[Page-level text extractions]

________________________________________

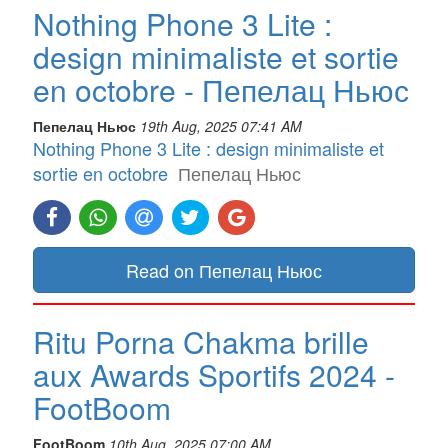
Nothing Phone 3 Lite :
design minimaliste et sortie
en octobre - Пепелац Ньюс
Пепелац Ньюс
19th Aug, 2025 07:41 AM
Nothing Phone 3 Lite : design minimaliste et
sortie en octobre
Пепелац Ньюс
Read on Пепелац Ньюс
Ritu Porna Chakma brille
aux Awards Sportifs 2024 -
FootBoom
FootBoom
10th Aug, 2025 07:00 AM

________________________________________

● What is being asked
The required result is an exact repeat of the records above from the line containing "Nothing Phone 3 Lite : design minimaliste et" to their final line.

● Solution to this exercise
Nothing Phone 3 Lite : design minimaliste et
sortie en octobre
Пепелац Ньюс
Read on Пепелац Ньюс
Ritu Porna Chakma brille
aux Awards Sportifs 2024 -
FootBoom
FootBoom
10th Aug, 2025 07:00 AM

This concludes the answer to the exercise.